Another interesting finding is that the intact liver regeneration is induced in TLR2−/−, TLR4−/− [16], TLR2−/− TLR4−/−, and TLR9−/− mice [15] after PH. This result suggests that the gut-derived LPS and its receptor TLR4 do not play a major role in triggering the priming phase of liver regeneration. In addition, both IL-1 and IL-18 receptor signalings also use MyD88 as a signal adaptor molecule [23]. Therefore, possible contribution of IL-1 and IL-18 to the priming of liver regeneration should be considered. However, Caspase-1−/− mice, which lack the capacity to convert proform of IL-1β and IL-18 to active form [24, 25], exhibit normal liver regeneration after PH, suggesting minor roles of IL-1β and IL-18 in liver regeneration [15]. What is the crucial trigger of the MyD88-dependent biological events in the priming of liver regeneration? We propose that various gut microflora-derived components and/or unidentified endogenous ligands for TLRs activate multiple TLRs including TLR2, 4, 5, and 9 that lead to triggering the priming of liver regeneration after PH. Further investigation is required for proving this hypothesis.

The studies by others and us suggest that TLR/MyD88 signaling participates in the process of liver regeneration, especially in the early and priming phase, after PH. However, definite TLR ligands responsible for the priming process are still unknown. Further investigations are required for addressing this issue. Notably, LPS injection suppresses liver regeneration after PH, indicating that excessive TLR signaling inhibits this regenerative process [26]. Thus, the TLR signaling has double-edge sword-like functions in liver regeneration, and an appropriate magnitude of TLR signaling is required for intact liver regeneration.
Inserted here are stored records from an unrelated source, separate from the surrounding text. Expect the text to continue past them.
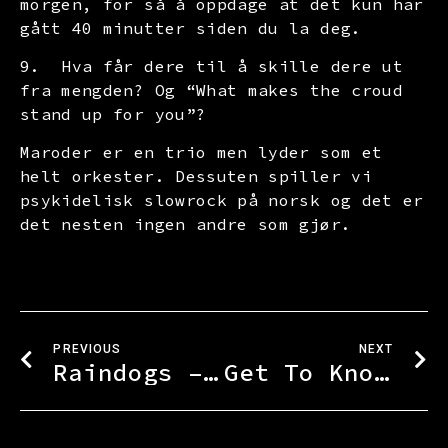
morgen, for så å oppdage at det kun har
gått 40 minutter siden du la deg.
9. Hva får dere til å skille dere ut
fra mengden? Og “What makes the croud
stand up for you”?
Maroder er en trio men lyder som et
helt orkester. Dessuten spiller vi
psykidelisk slowrock på norsk og det er
det nesten ingen andre som gjør.
PREVIOUS
NEXT
Raindogs – Celebrating Tom Waits
Get To Know: The Hallingtons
On the other hand, TLR3 utilizes another adaptor molecule, TRIF (TIR domain-containing adaptor-inducing interferon-β). Recently, the role of TLR3 signaling in liver regeneration has been reported [27]. In TLR3−/− mice, initiation of liver regeneration is shifted to the earlier time point, suggesting that TLR3 signaling inhibits the initiation of liver regeneration. This inhibitory effect of TLR3 signaling is also supported by a previous report that activation of TLR3 by injection of its ligand, polyinosinic-polycytidylic acid (poly (I : C)), suppressed liver regeneration after PH [28]. Interestingly, NF-κB activation in hepatocytes was significantly suppressed up to 10 hrs, but its activation was relatively prominent in Kupffer cells in TLR3−/− mice after PH. These findings suggest that after PH, unknown ligands, probably endogenous ligands for TLR3, activate NF-κB through Rip1 in hepatocytes that inhibit hepatocyte replication.
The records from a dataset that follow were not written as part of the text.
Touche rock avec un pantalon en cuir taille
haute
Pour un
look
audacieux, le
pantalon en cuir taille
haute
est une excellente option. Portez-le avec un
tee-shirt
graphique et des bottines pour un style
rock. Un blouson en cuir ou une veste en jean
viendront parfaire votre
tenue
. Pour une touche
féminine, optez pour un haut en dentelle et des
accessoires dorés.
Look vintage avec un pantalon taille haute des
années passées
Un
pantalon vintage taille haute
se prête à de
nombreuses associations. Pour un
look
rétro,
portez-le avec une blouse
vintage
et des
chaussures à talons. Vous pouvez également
Other components of the innate immune system, complements including C3 and C5, have been reported to participate in liver regeneration after PH [29]. C3- or C5-deficient mice exhibited high mortality, liver parenchymal cell damage, and impaired liver regeneration after PH. NF-κB activation was markedly reduced at 1 hr after PH in C3-deficient mice. Thus, the complement system plays a significant role in the priming phase as well as in the subsequent proliferative phase during liver regeneration.

4. Roles of NF-κB in Liver Regeneration after Partial Hepatectomy

NF-κB is an essential transcription factor for maintaining liver homeostasis, including cell survival and death [30]. As NF-κB p65 whole body knockout mice cause the embryonic death due to an extensive hepatocyte apoptosis, NF-κB plays a crucial role in preventing hepatocyte apoptosis during liver development [31].
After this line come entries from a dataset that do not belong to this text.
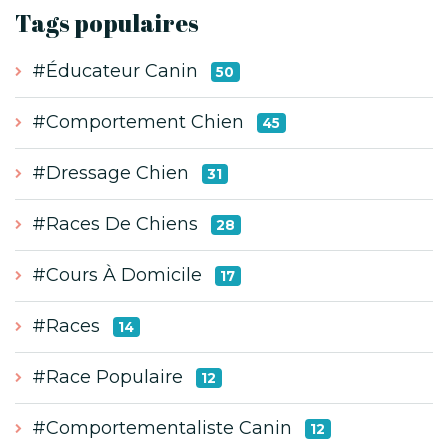
Tags populaires
#Éducateur Canin
50
#Comportement Chien
45
#Dressage Chien
31
#Races De Chiens
28
#Cours À Domicile
17
#Races
14
#Race Populaire
12
#Comportementaliste Canin
12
A very quick increase in NF-κB DNA binding activity after PH has been reported in early 1990s [32, 33]. We are the first demonstrating the role of NF-κB in liver regeneration after PH. We introduced IκB α superrepressor, a potent NF-κB inhibitor, by adenoviral vectors (Ad-IκBsr) to inhibit NF-κB activation in the liver [34]. In this study, the rat livers introducing superrepressor of IκB α (IκBsr) demonstrated the prominent hepatocyte apoptosis and blunted early increase in NF-κB DNA binding activity in hepatocytes during the initial 24 hrs after PH, suggesting antiapoptotic role of NF-κB in hepatocytes after PH. Liver regeneration was significantly impaired in this study. A similar experiment employing Ad-IκBsr in mice was reported by Yang et al. [35]. In this paper, overexpression of IκBsr in mouse livers also inhibited liver regeneration after PH but did not induce hepatocyte apoptosis. Discrepancy between these reports might be due to different infectious abilities against adenoviral vectors between rats and mice. This might induce hepatocyte apoptosis only in rats. Since TNFα is produced in the early period after PH, this discrepancy also might be due to different sensitivity to TNFα-induced cell death between rats and mice. Thus, activation of NF-κB in hepatocytes is important as an antiapoptotic factor, at least in rats, but not in mice after PH.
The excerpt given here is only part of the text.